The latest version of Raytheon’s AIM-120 Advanced Medium Range Air-to-Air Missile is approaching the “threshold” range required of the new and secretive AIM-260 Joint Advanced Tactical Missile, a company executive said Sept. 10, while suggesting the two weapons may form a high/low mix for future air combat.
John Norman, Raytheon vice president for requirements and capabilities for air and space systems, said the AMRAAM has evolved significantly over its 30-year life. Its range is now “beyond parity” with threat missiles and it will be “complementary” to the AIM-260 JATM built by Lockheed Martin. Norman was speaking on a call with reporters to discuss ways RTX, the parent company of Raytheon, can preserve the credibility of the F-22 now that there is uncertainty about the Next-Generation Air Dominance program.
“The range that we can get with AMRAAM is approaching that threshold capability that the Air Force would like to have with JATM when it’s fielded operationally,” Norman said.
Norman would not discuss specific range performance of the AMRAAM or JATM, but industry sources have suggested the latest versions of AMRAAM can successfully intercept targets at 100 miles, while JATM is intended for targets well beyond 120 miles.
The JATM—built by Lockheed Martin and about which the Air Force has said relatively little—will provide “exquisite capability for the U.S. Air Force warfighters and the Navy warfighters,” Norman said.
JATM will “address the advanced threat, all the countermeasures, the electronic countermeasures that the threats will employ against us. It has exquisite capability against that,” added Norman. Meanwhile, the latest AMRAAM has shown “phenomenal performance” in all those measures during testing with the Air Force.
“Look at AMRAAM as your capacity weapon. … It’s the affordable” weapon, said Norman. JATM, on the other hand, will be the “kick-the-door-down, very expensive weapon.” AMRAAM will be the “capacity weapon, I think, for the foreseeable future,” he said.
Lockheed Martin deferred all inquiries about JATM to the Air Force.
Norman said he believes the the two weapons are “complementary” in the Air Force’s operational assessments of the future.
The latest AMRAAM D3 is the result of collaborative modeling and simulation with the Air Force to address gaps in addressing the threat, Norman said.
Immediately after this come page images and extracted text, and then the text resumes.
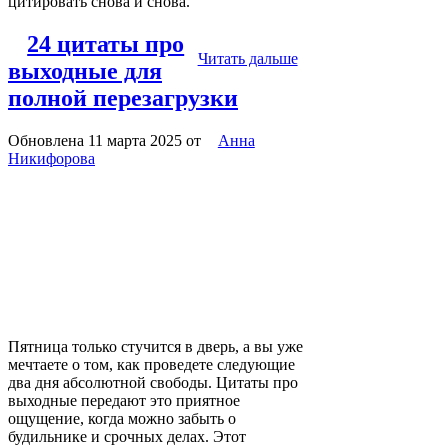
цитировать снова и снова.
24 цитаты про
Читать дальше
выходные для
полной перезагрузки
Обновлена 11 марта 2025
от
Анна
Никифорова
Пятница только стучится в дверь, а вы уже
мечтаете о том, как проведете следующие
два дня абсолютной свободы. Цитаты про
выходные передают это приятное
ощущение, когда можно забыть о
будильнике и срочных делах. Этот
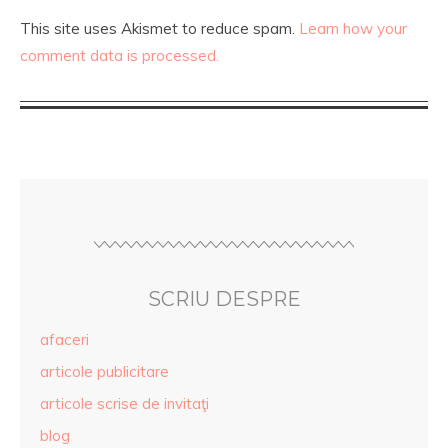
This site uses Akismet to reduce spam.
Learn how your
comment data is processed.
SCRIU DESPRE
afaceri
articole publicitare
articole scrise de invitaţi
blog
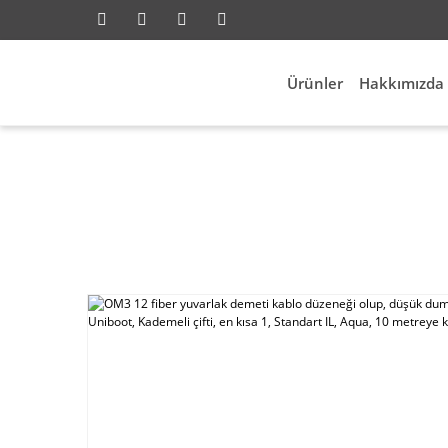
Ürünler
Hakkımızda
rk
OM3 12 fiber yuvarlak demeti kablo düzeneği o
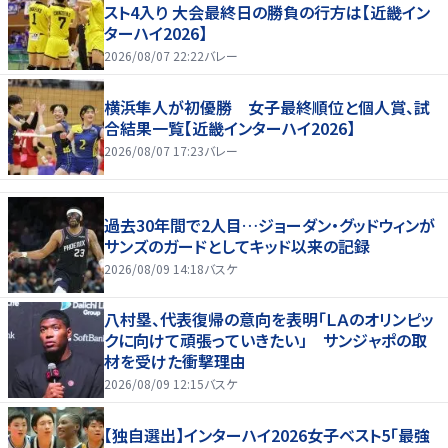
スト4入り 大会最終日の勝負の行方は【近畿イン
ターハイ2026】
2026/08/07 22:22
バレー
横浜隼人が初優勝 女子最終順位と個人賞、試
合結果一覧【近畿インターハイ2026】
2026/08/07 17:23
バレー
過去30年間で2人目…ジョーダン・グッドウィンが
サンズのガードとしてキッド以来の記録
2026/08/09 14:18
バスケ
八村塁、代表復帰の意向を表明「ＬＡのオリンピッ
クに向けて頑張っていきたい」 サンジャポの取
材を受けた衝撃理由
2026/08/09 12:15
バスケ
【独自選出】インターハイ2026女子ベスト5「最強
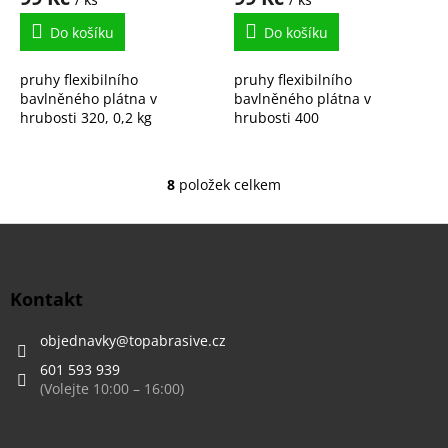
Do košíku
Do košíku
pruhy flexibilního
pruhy flexibilního
bavlněného plátna v
bavlněného plátna v
hrubosti 320, 0,2 kg
hrubosti 400
8
položek celkem
O
v
l
Z
á
á
d
p
a
a
Kontakt
c
t
í
í
objednavky
@
topabrasive.cz
p
r
601 593 939
v
k
y
v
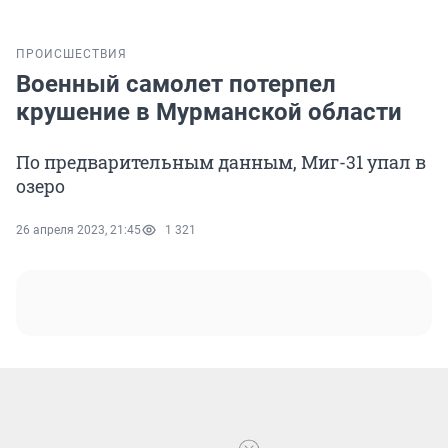
ПРОИСШЕСТВИЯ
Военный самолет потерпел
крушение в Мурманской области
По предварительным данным, Миг-31 упал в
озеро
26 апреля 2023, 21:45
1 321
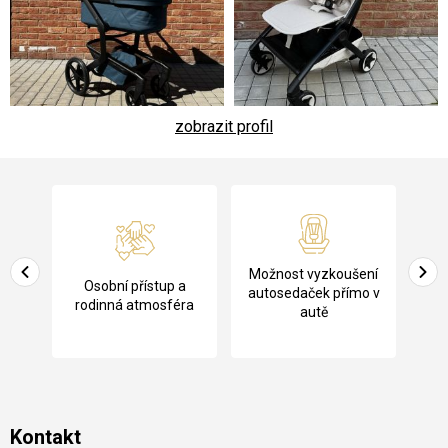
zobrazit profil
Z
á
p
a
Pů
Možnost vyzkoušení
cení
Osobní přístup a
t
ko
autosedaček přímo v
rodinná atmosféra
autě
í
Kontakt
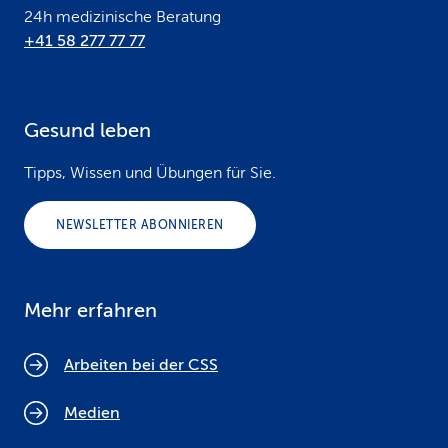
24h medizinische Beratung
+41 58 277 77 77
Gesund leben
Tipps, Wissen und Übungen für Sie.
NEWSLETTER ABONNIEREN
Mehr erfahren
Arbeiten bei der CSS
Medien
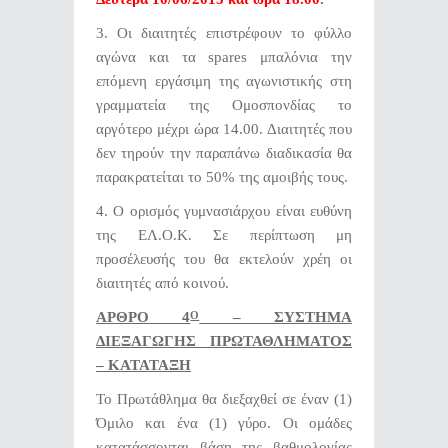
3. Οι διαιτητές επιστρέφουν το φύλλο
αγώνα και τα spares μπαλόνια την
επόμενη εργάσιμη της αγωνιστικής στη
γραμματεία της Ομοσπονδίας το
αργότερο μέχρι ώρα 14.00. Διαιτητές που
δεν τηρούν την παραπάνω διαδικασία θα
παρακρατείται το 50% της αμοιβής τους.
4. Ο ορισμός γυμνασιάρχου είναι ευθύνη
της ΕΛ.Ο.Κ. Σε περίπτωση μη
προσέλευσής του θα εκτελούν χρέη οι
διαιτητές από κοινού.
ΑΡΘΡΟ 4
– ΣΥΣΤΗΜΑ
Ο
ΔΙΕΞΑΓΩΓΗΣ ΠΡΩΤΑΘΛΗΜΑΤΟΣ
– ΚΑΤΑΤΑΞΗ
Το Πρωτάθλημα θα διεξαχθεί σε έναν (1)
Όμιλο και ένα (1) γύρο. Οι ομάδες
κατατάσσονται βάση της βαθμολογίας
The service has shared the latest classified threat data with the company and it has recommended ways to close those gaps with weapons either in hand or in development.
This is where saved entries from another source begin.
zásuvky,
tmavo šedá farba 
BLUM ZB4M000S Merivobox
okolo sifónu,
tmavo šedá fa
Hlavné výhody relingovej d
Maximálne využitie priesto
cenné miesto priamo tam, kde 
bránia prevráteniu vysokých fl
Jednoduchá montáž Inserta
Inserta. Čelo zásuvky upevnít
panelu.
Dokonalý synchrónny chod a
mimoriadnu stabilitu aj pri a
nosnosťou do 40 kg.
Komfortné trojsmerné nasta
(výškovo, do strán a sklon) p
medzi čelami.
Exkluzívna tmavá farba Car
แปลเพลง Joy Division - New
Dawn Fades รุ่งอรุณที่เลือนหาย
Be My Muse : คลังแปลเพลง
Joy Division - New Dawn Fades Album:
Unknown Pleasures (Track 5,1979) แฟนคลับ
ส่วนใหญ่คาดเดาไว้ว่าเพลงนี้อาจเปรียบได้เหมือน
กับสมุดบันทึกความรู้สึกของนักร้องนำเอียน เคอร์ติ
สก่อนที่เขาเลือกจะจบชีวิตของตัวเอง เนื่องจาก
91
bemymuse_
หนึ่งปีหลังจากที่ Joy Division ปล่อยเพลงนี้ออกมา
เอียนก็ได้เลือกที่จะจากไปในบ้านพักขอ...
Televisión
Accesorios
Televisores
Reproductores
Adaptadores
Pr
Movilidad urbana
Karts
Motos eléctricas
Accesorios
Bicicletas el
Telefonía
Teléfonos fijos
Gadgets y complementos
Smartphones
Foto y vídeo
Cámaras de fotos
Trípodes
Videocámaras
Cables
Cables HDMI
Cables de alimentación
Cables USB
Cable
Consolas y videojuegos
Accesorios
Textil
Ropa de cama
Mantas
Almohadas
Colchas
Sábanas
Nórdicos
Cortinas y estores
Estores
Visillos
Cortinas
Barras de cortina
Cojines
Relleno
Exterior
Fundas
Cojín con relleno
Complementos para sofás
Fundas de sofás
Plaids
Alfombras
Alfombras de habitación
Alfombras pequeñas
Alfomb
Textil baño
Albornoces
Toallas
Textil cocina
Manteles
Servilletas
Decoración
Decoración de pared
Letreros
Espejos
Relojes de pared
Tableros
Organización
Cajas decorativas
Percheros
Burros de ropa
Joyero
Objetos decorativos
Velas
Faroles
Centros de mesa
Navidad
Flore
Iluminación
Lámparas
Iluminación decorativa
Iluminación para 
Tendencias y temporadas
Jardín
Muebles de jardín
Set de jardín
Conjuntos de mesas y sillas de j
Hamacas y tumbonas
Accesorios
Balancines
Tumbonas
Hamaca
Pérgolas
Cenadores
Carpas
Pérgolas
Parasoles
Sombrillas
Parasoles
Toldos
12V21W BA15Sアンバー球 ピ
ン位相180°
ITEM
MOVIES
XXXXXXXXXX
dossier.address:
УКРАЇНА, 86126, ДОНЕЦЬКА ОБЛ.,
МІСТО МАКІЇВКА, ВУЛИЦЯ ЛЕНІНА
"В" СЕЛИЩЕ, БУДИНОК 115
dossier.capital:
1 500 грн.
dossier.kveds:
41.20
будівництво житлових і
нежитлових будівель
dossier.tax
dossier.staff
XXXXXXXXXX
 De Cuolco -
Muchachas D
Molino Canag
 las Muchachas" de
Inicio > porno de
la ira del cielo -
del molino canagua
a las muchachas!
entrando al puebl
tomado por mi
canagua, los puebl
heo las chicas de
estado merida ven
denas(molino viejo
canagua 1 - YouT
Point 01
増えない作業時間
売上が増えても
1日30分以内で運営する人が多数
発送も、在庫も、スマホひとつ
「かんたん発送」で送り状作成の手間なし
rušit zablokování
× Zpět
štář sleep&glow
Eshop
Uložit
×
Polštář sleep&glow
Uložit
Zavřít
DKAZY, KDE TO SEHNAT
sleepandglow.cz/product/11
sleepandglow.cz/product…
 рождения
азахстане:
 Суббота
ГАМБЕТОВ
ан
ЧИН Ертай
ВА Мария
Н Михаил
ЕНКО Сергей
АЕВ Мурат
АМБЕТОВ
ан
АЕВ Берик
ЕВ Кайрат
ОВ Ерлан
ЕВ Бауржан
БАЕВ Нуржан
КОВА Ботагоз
Without getting into performance specifics, “what I can tell you is that for what we’re seeing out of the threat analysis today, we have capability with the AMRAAM today with the D3 that counters that threat,” he said.
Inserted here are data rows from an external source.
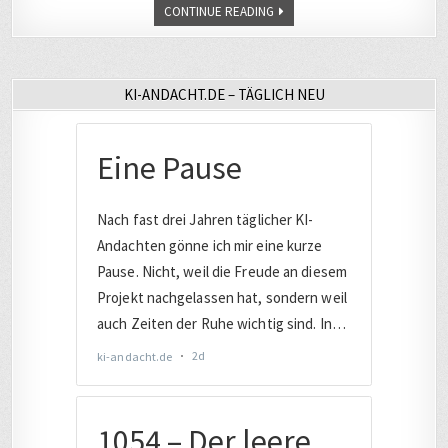
CONTINUE READING
KI-ANDACHT.DE – TÄGLICH NEU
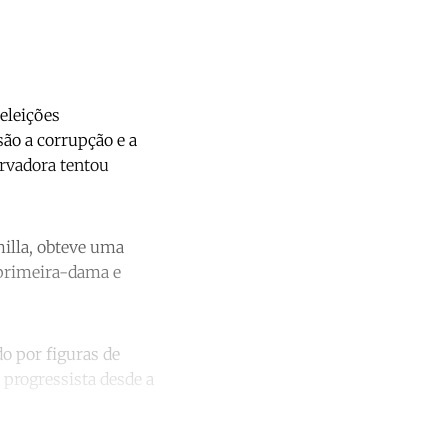
 eleições
são a corrupção e a
ervadora tentou
milla, obteve uma
-primeira-dama e
o por figuras de
s progressista desde a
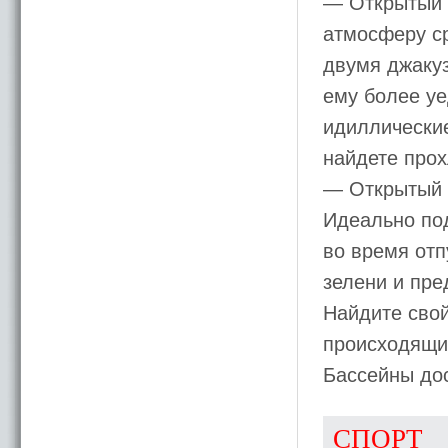
— Открытый 
атмосферу ср
двумя джакуз
ему более уе
идиллические
найдете прох
— Открытый с
Идеально по
во время отп
зелени и пре
Найдите свой
происходящим
Бассейны дос
СПОРТ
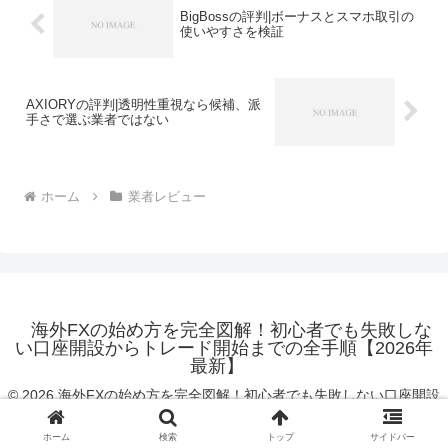
BigBossの評判|ボーナスとスマホ取引の
使いやすさを検証
AXIORYの評判|透明性重視なら候補、派
手さで選ぶ業者ではない
ホーム
業者レビュー
海外FXの始め方を完全図解！初心者でも失敗しな
い口座開設からトレード開始までの全手順【2026年
最新】
© 2026 海外FXの始め方を完全図解！初心者でも失敗しない口座開設
からトレード開始までの全手順【2026年最新】.
ホーム
検索
トップ
サイドバー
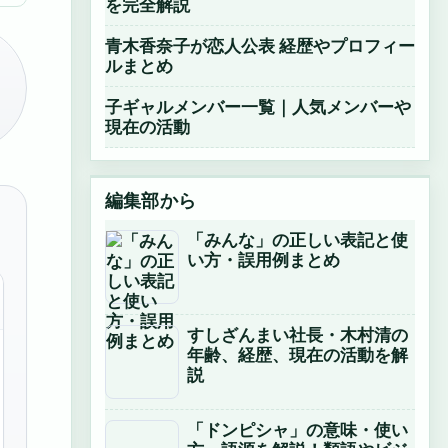
を完全解説
青木香奈子が恋人公表 経歴やプロフィー
ルまとめ
子ギャルメンバー一覧｜人気メンバーや
現在の活動
編集部から
「みんな」の正しい表記と使
い方・誤用例まとめ
すしざんまい社長・木村清の
年齢、経歴、現在の活動を解
説
「ドンピシャ」の意味・使い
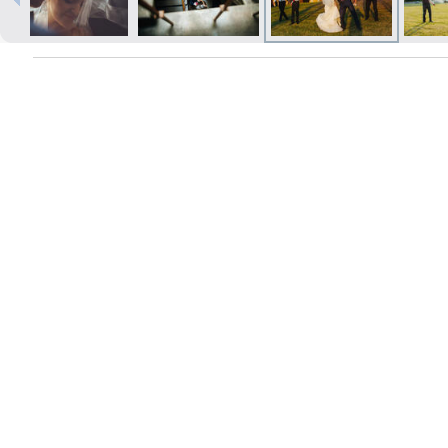
Печать в течение 1 часа в Риге –
закажите онлайн
Различные форматы и виды
бумаги для ваших фотографий
Доставка по всей Латвии или
самовывоз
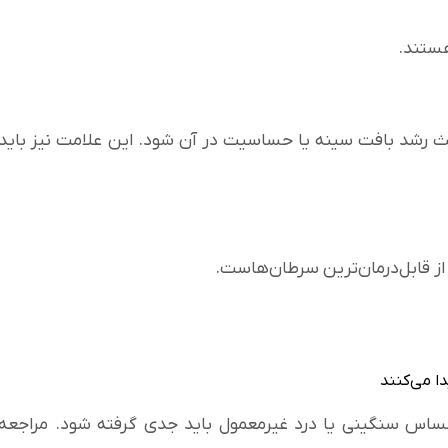
هستند.
ث رشد بافت سینه یا حساسیت در آن شود. این علامت نیز باید
ز قابل‌درمان‌ترین سرطان‌هاست.
احساس سنگینی یا درد غیرمعمول باید جدی گرفته شود. مراجعه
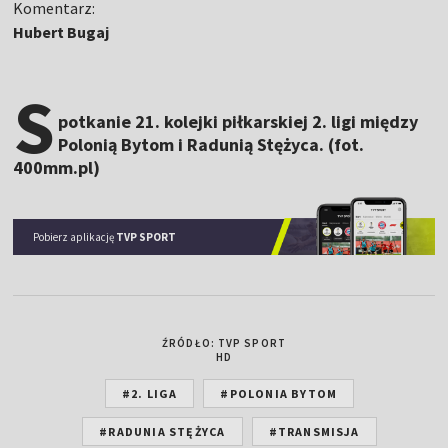
Komentarz:
Hubert Bugaj
S
potkanie 21. kolejki piłkarskiej 2. ligi między
Polonią Bytom i Radunią Stężyca. (fot.
400mm.pl)
Pobierz aplikację
TVP SPORT
ŹRÓDŁO: TVP SPORT
HD
#2. LIGA
#POLONIA BYTOM
#RADUNIA STĘŻYCA
#TRANSMISJA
One improvement is extended range and time of flight. “It’s almost double in the range of what AMRAAM flew before,” Norman claimed.
“We didn’t change propulsion. We just changed the way it flies for long-range shots, so it has more kinetic energy when it hits the target at that range, and it’s able to fly that very effectively. … What that does is, it brings us back into parity [with] a lot of the capability of all the pacing threats worldwide. So it makes AMRAAM kind of ‘future-proof.’”
The missile also has “enhanced capability against all the advanced digital radio frequency modulation [DRFM] jamming techniques that the adversaries employ to try and counter our long-range air weapons, and it’s integrated on significantly more platforms…We’re on 14 different platforms across 43 countries.”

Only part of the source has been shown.